## Task to carry out
Return all the entries below exactly, except for the images they hold.

## Input for this task
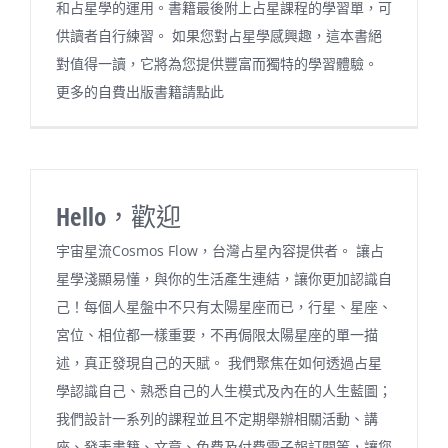
和占星學的運用。書籍最後附上占星課程的學習單，可
供讀者自行練習。 如果您對占星學感興趣，這本書絕
對值得一讀，它將為您提供豐富而獨特的學習體驗。
更多的自費出版書籍請點此
Hello，歡迎
宇宙星流Cosmos Flow，台灣占星內容提供者。 讓占
星學淺顯易懂，與你的生活產生連結，讓你更加認識自
己！每個人星盤中不只有太陽星座而已，行星、星座、
宮位、相位都一樣重要，不再侷限太陽星座的單一描
述，真正發現自己的天賦。 我們聚焦在如何透過占星
學認識自己、熟悉自己的人生模式及內在的人生藍圖；
我們設計一系列的課程並且不定期舉辦相關活動、講
座、發表書籍、文章、免費及付費電子報訂閱等，讓您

## Output for this task
和占星學的運用。書籍最後附上占星課程的學習單，可
供讀者自行練習。 如果您對占星學感興趣，這本書絕
對值得一讀，它將為您提供豐富而獨特的學習體驗。
更多的自費出版書籍請點此
Hello，歡迎
宇宙星流Cosmos Flow，台灣占星內容提供者。 讓占
星學淺顯易懂，與你的生活產生連結，讓你更加認識自
己！每個人星盤中不只有太陽星座而已，行星、星座、
宮位、相位都一樣重要，不再侷限太陽星座的單一描
述，真正發現自己的天賦。 我們聚焦在如何透過占星
學認識自己、熟悉自己的人生模式及內在的人生藍圖；
我們設計一系列的課程並且不定期舉辦相關活動、講
座、發表書籍、文章、免費及付費電子報訂閱等，讓您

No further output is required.